- _Exercise description_:
Line by line, return everything in the listing exactly.

=== Section Start ===

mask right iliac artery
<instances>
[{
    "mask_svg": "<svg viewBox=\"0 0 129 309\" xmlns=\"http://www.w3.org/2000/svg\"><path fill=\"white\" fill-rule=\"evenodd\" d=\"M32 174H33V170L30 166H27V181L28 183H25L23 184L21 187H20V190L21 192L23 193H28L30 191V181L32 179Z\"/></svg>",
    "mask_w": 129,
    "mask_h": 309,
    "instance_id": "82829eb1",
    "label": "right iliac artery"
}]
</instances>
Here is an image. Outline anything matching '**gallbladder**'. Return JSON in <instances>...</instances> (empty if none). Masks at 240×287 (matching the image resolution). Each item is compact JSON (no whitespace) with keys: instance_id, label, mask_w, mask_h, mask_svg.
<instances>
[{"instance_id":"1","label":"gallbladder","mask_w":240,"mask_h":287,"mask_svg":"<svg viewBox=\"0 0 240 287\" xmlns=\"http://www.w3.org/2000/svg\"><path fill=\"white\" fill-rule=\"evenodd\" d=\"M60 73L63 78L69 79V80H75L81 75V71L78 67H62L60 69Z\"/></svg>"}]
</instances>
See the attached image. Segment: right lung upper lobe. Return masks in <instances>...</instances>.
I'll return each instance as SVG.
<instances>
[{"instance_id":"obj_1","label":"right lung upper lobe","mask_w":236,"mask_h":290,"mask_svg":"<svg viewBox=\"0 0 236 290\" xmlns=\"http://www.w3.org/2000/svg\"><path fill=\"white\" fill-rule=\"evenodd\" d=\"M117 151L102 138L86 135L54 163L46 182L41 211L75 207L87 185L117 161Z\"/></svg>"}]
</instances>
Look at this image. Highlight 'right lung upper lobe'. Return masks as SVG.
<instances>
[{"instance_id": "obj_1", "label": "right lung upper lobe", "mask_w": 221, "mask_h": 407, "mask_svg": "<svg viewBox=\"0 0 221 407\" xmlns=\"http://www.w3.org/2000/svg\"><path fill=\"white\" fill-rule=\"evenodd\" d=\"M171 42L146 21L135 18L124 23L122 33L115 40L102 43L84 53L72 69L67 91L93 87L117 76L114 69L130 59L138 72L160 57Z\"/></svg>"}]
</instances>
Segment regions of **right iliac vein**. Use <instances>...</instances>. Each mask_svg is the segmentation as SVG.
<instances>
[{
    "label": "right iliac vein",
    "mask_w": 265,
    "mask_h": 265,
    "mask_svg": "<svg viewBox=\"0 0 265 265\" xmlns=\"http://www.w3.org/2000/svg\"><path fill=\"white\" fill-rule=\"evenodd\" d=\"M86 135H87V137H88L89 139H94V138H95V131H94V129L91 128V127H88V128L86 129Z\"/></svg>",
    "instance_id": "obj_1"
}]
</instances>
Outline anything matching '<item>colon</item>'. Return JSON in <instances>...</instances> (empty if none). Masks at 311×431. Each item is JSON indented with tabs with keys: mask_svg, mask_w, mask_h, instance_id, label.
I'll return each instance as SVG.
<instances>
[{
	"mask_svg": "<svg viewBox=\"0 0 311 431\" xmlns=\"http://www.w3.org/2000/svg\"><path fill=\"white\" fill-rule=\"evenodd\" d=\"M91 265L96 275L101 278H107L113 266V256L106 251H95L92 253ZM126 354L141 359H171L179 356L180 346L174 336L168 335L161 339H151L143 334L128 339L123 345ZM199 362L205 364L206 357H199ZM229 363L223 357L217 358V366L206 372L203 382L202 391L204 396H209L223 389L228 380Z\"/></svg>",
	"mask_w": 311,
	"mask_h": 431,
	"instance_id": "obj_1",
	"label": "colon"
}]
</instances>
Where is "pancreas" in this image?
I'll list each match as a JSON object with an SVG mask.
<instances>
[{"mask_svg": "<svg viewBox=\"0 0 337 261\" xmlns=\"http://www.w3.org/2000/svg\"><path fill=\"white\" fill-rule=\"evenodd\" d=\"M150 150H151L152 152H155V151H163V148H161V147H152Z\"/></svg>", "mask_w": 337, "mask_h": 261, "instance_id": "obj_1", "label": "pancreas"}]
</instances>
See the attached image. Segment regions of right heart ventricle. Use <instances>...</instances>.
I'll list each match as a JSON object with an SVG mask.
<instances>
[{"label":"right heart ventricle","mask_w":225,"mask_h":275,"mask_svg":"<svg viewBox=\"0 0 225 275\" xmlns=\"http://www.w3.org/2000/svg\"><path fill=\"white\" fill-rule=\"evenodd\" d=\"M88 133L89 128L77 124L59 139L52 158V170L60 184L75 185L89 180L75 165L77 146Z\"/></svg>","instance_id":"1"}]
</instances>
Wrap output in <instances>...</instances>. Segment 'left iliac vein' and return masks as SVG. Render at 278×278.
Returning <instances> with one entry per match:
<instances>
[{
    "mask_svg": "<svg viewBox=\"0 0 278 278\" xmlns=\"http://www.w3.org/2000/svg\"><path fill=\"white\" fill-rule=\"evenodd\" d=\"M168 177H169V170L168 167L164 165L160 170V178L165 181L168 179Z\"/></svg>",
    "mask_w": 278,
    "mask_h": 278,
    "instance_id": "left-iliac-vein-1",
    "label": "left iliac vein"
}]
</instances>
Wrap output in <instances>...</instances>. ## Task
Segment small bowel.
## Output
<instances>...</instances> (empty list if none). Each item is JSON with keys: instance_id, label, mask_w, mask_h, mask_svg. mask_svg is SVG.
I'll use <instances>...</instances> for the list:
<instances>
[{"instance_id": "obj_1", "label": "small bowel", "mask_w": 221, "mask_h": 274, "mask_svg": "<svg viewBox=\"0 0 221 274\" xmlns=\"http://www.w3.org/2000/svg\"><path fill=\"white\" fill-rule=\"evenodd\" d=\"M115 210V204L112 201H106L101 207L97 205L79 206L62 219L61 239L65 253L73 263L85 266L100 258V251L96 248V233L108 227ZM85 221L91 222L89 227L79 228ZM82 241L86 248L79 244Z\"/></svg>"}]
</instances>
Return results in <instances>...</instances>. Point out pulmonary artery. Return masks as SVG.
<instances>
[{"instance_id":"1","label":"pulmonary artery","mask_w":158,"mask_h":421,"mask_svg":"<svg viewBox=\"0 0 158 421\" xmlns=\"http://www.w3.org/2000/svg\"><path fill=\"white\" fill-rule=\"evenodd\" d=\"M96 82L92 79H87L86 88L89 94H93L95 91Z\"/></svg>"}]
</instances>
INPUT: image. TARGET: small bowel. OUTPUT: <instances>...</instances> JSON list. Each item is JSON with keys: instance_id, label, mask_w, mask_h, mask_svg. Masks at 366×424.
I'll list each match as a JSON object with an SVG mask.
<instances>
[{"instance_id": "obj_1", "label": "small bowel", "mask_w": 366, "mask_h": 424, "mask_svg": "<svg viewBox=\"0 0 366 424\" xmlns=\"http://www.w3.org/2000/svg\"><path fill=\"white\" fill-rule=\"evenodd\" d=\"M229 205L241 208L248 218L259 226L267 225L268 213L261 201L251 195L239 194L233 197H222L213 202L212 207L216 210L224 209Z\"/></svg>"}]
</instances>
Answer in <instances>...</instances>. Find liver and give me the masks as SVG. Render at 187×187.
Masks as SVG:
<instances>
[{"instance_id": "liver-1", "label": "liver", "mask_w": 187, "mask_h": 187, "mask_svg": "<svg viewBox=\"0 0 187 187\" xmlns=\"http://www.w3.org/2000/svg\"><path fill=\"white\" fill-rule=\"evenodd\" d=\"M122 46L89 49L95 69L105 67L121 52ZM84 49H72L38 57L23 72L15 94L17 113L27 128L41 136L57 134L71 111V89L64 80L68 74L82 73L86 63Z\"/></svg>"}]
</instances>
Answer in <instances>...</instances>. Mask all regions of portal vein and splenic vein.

=== Section End ===

- _Result for this task_:
mask right iliac artery
<instances>
[{
    "mask_svg": "<svg viewBox=\"0 0 129 309\" xmlns=\"http://www.w3.org/2000/svg\"><path fill=\"white\" fill-rule=\"evenodd\" d=\"M32 174H33V170L30 166H27V181L28 183H25L23 184L21 187H20V190L21 192L23 193H28L30 191V181L32 179Z\"/></svg>",
    "mask_w": 129,
    "mask_h": 309,
    "instance_id": "82829eb1",
    "label": "right iliac artery"
}]
</instances>
Here is an image. Outline anything matching '**gallbladder**'. Return JSON in <instances>...</instances> (empty if none). Masks at 240×287 (matching the image resolution). Each item is compact JSON (no whitespace) with keys: instance_id, label, mask_w, mask_h, mask_svg.
<instances>
[{"instance_id":"1","label":"gallbladder","mask_w":240,"mask_h":287,"mask_svg":"<svg viewBox=\"0 0 240 287\" xmlns=\"http://www.w3.org/2000/svg\"><path fill=\"white\" fill-rule=\"evenodd\" d=\"M60 73L63 78L69 79V80H75L81 75V71L78 67H62L60 69Z\"/></svg>"}]
</instances>
See the attached image. Segment: right lung upper lobe. Return masks in <instances>...</instances>.
I'll return each instance as SVG.
<instances>
[{"instance_id":"obj_1","label":"right lung upper lobe","mask_w":236,"mask_h":290,"mask_svg":"<svg viewBox=\"0 0 236 290\" xmlns=\"http://www.w3.org/2000/svg\"><path fill=\"white\" fill-rule=\"evenodd\" d=\"M117 151L102 138L86 135L54 163L46 182L41 211L75 207L87 185L117 161Z\"/></svg>"}]
</instances>
Look at this image. Highlight 'right lung upper lobe'. Return masks as SVG.
<instances>
[{"instance_id": "obj_1", "label": "right lung upper lobe", "mask_w": 221, "mask_h": 407, "mask_svg": "<svg viewBox=\"0 0 221 407\" xmlns=\"http://www.w3.org/2000/svg\"><path fill=\"white\" fill-rule=\"evenodd\" d=\"M171 42L146 21L135 18L124 23L122 33L115 40L102 43L84 53L72 69L67 91L93 87L117 76L114 69L130 59L138 72L160 57Z\"/></svg>"}]
</instances>
Segment regions of **right iliac vein**. Use <instances>...</instances>. Each mask_svg is the segmentation as SVG.
<instances>
[{
    "label": "right iliac vein",
    "mask_w": 265,
    "mask_h": 265,
    "mask_svg": "<svg viewBox=\"0 0 265 265\" xmlns=\"http://www.w3.org/2000/svg\"><path fill=\"white\" fill-rule=\"evenodd\" d=\"M86 135H87V137H88L89 139H94V138H95V131H94V129L91 128V127H88V128L86 129Z\"/></svg>",
    "instance_id": "obj_1"
}]
</instances>
Outline anything matching '<item>colon</item>'. Return JSON in <instances>...</instances> (empty if none). Masks at 311×431. Each item is JSON indented with tabs with keys: mask_svg, mask_w, mask_h, instance_id, label.
I'll return each instance as SVG.
<instances>
[{
	"mask_svg": "<svg viewBox=\"0 0 311 431\" xmlns=\"http://www.w3.org/2000/svg\"><path fill=\"white\" fill-rule=\"evenodd\" d=\"M91 265L96 275L101 278H107L113 266V256L106 251H95L92 253ZM126 354L141 359H171L179 356L180 346L174 336L168 335L161 339H151L143 334L128 339L123 345ZM199 362L205 364L206 357H199ZM229 363L223 357L217 358V366L206 372L203 382L202 391L204 396H209L223 389L228 380Z\"/></svg>",
	"mask_w": 311,
	"mask_h": 431,
	"instance_id": "obj_1",
	"label": "colon"
}]
</instances>
Where is "pancreas" in this image?
I'll list each match as a JSON object with an SVG mask.
<instances>
[{"mask_svg": "<svg viewBox=\"0 0 337 261\" xmlns=\"http://www.w3.org/2000/svg\"><path fill=\"white\" fill-rule=\"evenodd\" d=\"M150 150H151L152 152H155V151H163V148H161V147H152Z\"/></svg>", "mask_w": 337, "mask_h": 261, "instance_id": "obj_1", "label": "pancreas"}]
</instances>
See the attached image. Segment regions of right heart ventricle. Use <instances>...</instances>.
I'll list each match as a JSON object with an SVG mask.
<instances>
[{"label":"right heart ventricle","mask_w":225,"mask_h":275,"mask_svg":"<svg viewBox=\"0 0 225 275\" xmlns=\"http://www.w3.org/2000/svg\"><path fill=\"white\" fill-rule=\"evenodd\" d=\"M88 133L89 128L77 124L59 139L52 158V170L60 184L75 185L89 180L75 165L77 146Z\"/></svg>","instance_id":"1"}]
</instances>
Wrap output in <instances>...</instances>. Segment 'left iliac vein' and return masks as SVG. Render at 278×278.
Returning <instances> with one entry per match:
<instances>
[{
    "mask_svg": "<svg viewBox=\"0 0 278 278\" xmlns=\"http://www.w3.org/2000/svg\"><path fill=\"white\" fill-rule=\"evenodd\" d=\"M168 177H169V170L168 167L164 165L160 170V178L165 181L168 179Z\"/></svg>",
    "mask_w": 278,
    "mask_h": 278,
    "instance_id": "left-iliac-vein-1",
    "label": "left iliac vein"
}]
</instances>
Wrap output in <instances>...</instances>. ## Task
Segment small bowel.
## Output
<instances>...</instances> (empty list if none). Each item is JSON with keys: instance_id, label, mask_w, mask_h, mask_svg. mask_svg is SVG.
I'll use <instances>...</instances> for the list:
<instances>
[{"instance_id": "obj_1", "label": "small bowel", "mask_w": 221, "mask_h": 274, "mask_svg": "<svg viewBox=\"0 0 221 274\" xmlns=\"http://www.w3.org/2000/svg\"><path fill=\"white\" fill-rule=\"evenodd\" d=\"M115 210V204L112 201H106L101 207L97 205L79 206L62 219L61 239L65 253L73 263L85 266L100 258V251L96 248V233L108 227ZM85 221L91 222L89 227L79 228ZM82 241L86 248L79 244Z\"/></svg>"}]
</instances>
Return results in <instances>...</instances>. Point out pulmonary artery. Return masks as SVG.
<instances>
[{"instance_id":"1","label":"pulmonary artery","mask_w":158,"mask_h":421,"mask_svg":"<svg viewBox=\"0 0 158 421\" xmlns=\"http://www.w3.org/2000/svg\"><path fill=\"white\" fill-rule=\"evenodd\" d=\"M96 82L92 79H87L86 88L89 94H93L95 91Z\"/></svg>"}]
</instances>
INPUT: image. TARGET: small bowel. OUTPUT: <instances>...</instances> JSON list. Each item is JSON with keys: instance_id, label, mask_w, mask_h, mask_svg. Masks at 366×424.
I'll list each match as a JSON object with an SVG mask.
<instances>
[{"instance_id": "obj_1", "label": "small bowel", "mask_w": 366, "mask_h": 424, "mask_svg": "<svg viewBox=\"0 0 366 424\" xmlns=\"http://www.w3.org/2000/svg\"><path fill=\"white\" fill-rule=\"evenodd\" d=\"M229 205L241 208L248 218L259 226L267 225L268 213L261 201L251 195L239 194L233 197H222L213 202L212 207L216 210L224 209Z\"/></svg>"}]
</instances>
Answer in <instances>...</instances>. Find liver and give me the masks as SVG. Render at 187×187.
Masks as SVG:
<instances>
[{"instance_id": "liver-1", "label": "liver", "mask_w": 187, "mask_h": 187, "mask_svg": "<svg viewBox=\"0 0 187 187\" xmlns=\"http://www.w3.org/2000/svg\"><path fill=\"white\" fill-rule=\"evenodd\" d=\"M122 46L89 49L95 69L105 67L121 52ZM84 49H72L38 57L23 72L15 94L17 113L27 128L41 136L57 134L71 111V89L64 80L68 74L82 73L86 63Z\"/></svg>"}]
</instances>
Answer in <instances>...</instances>. Mask all regions of portal vein and splenic vein.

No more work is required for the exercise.